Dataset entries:

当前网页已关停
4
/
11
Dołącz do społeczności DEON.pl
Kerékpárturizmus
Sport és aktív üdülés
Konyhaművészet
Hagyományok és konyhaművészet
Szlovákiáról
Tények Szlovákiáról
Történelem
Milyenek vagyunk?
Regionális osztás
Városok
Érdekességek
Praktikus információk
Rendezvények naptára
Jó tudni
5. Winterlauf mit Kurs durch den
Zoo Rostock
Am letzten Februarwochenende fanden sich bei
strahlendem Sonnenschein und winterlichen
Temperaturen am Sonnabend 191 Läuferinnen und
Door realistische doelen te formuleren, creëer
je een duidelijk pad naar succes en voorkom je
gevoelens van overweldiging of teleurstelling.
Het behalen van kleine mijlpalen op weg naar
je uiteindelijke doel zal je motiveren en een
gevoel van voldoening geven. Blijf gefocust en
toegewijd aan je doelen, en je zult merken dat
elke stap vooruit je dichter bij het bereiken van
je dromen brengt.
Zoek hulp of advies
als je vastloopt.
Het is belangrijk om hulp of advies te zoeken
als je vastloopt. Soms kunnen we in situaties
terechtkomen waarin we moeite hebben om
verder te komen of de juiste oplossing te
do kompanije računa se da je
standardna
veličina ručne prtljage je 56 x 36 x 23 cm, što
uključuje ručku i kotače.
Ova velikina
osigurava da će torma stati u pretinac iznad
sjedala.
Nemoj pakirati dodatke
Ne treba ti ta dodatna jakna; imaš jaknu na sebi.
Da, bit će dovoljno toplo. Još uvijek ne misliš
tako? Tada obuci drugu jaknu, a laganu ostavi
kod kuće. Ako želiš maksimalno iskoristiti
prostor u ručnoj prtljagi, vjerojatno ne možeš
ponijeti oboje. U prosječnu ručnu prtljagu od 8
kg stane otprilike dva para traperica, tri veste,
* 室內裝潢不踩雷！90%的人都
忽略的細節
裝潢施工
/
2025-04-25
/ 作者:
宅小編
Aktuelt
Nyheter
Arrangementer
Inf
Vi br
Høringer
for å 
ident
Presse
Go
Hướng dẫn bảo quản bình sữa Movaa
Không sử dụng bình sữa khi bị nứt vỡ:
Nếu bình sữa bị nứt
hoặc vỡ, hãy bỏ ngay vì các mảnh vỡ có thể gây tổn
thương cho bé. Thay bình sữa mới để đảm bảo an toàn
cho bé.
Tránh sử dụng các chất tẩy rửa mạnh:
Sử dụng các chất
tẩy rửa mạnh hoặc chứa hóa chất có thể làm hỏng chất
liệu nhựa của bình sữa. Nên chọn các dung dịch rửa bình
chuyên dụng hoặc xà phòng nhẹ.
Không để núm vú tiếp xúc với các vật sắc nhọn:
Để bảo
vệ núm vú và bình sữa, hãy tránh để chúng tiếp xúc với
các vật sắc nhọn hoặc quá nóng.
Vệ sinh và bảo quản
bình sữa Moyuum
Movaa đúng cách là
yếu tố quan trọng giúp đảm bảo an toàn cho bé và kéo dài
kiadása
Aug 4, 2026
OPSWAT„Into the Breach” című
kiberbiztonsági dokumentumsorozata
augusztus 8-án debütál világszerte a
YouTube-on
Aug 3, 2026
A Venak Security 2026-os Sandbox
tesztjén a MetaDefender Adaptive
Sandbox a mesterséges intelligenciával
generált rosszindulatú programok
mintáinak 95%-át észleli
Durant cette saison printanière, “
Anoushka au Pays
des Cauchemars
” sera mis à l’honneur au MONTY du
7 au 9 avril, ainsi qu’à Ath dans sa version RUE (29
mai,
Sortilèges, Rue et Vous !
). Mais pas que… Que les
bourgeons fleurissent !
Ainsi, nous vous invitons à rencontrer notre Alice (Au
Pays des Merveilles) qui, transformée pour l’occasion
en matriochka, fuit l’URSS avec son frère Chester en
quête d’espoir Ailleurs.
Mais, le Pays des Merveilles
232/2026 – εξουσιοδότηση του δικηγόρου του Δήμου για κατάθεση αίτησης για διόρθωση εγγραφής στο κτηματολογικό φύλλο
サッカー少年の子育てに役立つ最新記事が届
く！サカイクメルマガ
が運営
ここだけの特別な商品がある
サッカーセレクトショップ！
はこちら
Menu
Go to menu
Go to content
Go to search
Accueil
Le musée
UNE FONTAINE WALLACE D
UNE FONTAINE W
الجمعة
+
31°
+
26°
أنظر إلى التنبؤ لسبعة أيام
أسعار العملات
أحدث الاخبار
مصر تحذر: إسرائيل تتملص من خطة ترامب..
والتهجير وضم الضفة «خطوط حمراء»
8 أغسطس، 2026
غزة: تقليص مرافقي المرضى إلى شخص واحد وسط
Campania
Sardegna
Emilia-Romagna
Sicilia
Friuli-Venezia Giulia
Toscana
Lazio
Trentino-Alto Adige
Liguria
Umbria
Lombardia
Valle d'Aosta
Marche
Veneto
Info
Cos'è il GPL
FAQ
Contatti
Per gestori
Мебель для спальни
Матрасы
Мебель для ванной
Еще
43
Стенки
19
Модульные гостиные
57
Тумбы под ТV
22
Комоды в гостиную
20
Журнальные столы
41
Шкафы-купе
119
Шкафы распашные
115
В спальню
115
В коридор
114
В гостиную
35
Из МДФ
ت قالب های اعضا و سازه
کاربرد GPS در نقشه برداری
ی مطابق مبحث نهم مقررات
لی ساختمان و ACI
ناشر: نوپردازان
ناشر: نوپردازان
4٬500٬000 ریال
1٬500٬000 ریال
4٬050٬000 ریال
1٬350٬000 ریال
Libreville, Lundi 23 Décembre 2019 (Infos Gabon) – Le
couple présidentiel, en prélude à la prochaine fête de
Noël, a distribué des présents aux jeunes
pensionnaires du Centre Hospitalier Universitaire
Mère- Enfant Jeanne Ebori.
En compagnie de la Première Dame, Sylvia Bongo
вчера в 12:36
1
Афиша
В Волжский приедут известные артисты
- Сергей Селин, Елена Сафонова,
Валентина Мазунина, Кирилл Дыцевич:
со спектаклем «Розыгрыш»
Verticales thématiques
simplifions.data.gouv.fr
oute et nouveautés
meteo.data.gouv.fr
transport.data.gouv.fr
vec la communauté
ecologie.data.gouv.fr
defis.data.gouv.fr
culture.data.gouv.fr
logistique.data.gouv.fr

Requirement ▸ Using the entries shown above, reproduce verbatim the lines from the line bearing "mintáinak 95%-át észleli" to the line bearing "Per gestori", inclusive.

Solved problem ▸
mintáinak 95%-át észleli
Durant cette saison printanière, “
Anoushka au Pays
des Cauchemars
” sera mis à l’honneur au MONTY du
7 au 9 avril, ainsi qu’à Ath dans sa version RUE (29
mai,
Sortilèges, Rue et Vous !
). Mais pas que… Que les
bourgeons fleurissent !
Ainsi, nous vous invitons à rencontrer notre Alice (Au
Pays des Merveilles) qui, transformée pour l’occasion
en matriochka, fuit l’URSS avec son frère Chester en
quête d’espoir Ailleurs.
Mais, le Pays des Merveilles
232/2026 – εξουσιοδότηση του δικηγόρου του Δήμου για κατάθεση αίτησης για διόρθωση εγγραφής στο κτηματολογικό φύλλο
サッカー少年の子育てに役立つ最新記事が届
く！サカイクメルマガ
が運営
ここだけの特別な商品がある
サッカーセレクトショップ！
はこちら
Menu
Go to menu
Go to content
Go to search
Accueil
Le musée
UNE FONTAINE WALLACE D
UNE FONTAINE W
الجمعة
+
31°
+
26°
أنظر إلى التنبؤ لسبعة أيام
أسعار العملات
أحدث الاخبار
مصر تحذر: إسرائيل تتملص من خطة ترامب..
والتهجير وضم الضفة «خطوط حمراء»
8 أغسطس، 2026
غزة: تقليص مرافقي المرضى إلى شخص واحد وسط
Campania
Sardegna
Emilia-Romagna
Sicilia
Friuli-Venezia Giulia
Toscana
Lazio
Trentino-Alto Adige
Liguria
Umbria
Lombardia
Valle d'Aosta
Marche
Veneto
Info
Cos'è il GPL
FAQ
Contatti
Per gestori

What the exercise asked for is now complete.